Clients often ask me if filing for bankruptcy could prevent them from getting a job. There is a new law in California that address that issue for many of my clients. Subject to several exceptions listed below, most California employers cannot review your credit report beginning January 1, 2012
Jobs that allow a credit check include:
- A position in the state Department of Justice
- A managerial position
- A position as a sworn peace officer or other law enforcement job
- A position for which the information is required by law
- A position that involves access to specified personal information such as social security numbers
- A position in which the person is a named signatory on the employer’s bank or credit card account
- A position that involves access to confidential or proprietary information such as trade secrets
- A position that involves regular access to $10,000 or more of cash like a bank teller or financial adviser
Any employer who orders the credit report of an employee or job applicant must give you notice that a credit report will be ordered along with an explanation of what exemption allows this access.
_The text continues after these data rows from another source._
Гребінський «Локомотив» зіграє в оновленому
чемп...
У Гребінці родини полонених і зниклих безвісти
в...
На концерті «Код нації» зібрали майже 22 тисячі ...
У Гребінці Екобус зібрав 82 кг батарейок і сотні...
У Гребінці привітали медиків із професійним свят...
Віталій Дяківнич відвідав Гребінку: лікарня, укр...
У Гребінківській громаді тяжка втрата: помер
Section 525 of the Bankruptcy Code prohibits an employer from firing an employee “solely” because they filed for bankruptcy, but the Code is silent with respect to pre-employment discrimination due to bankruptcy. California joins Maryland, Oregon, Hawaii, Illinois, Washington and Connecticut in limiting the use of pre-employment credit reports, thus providing some protection to job applicants that files for bankruptcy and do not wish to reveal that fact to a prospective employer.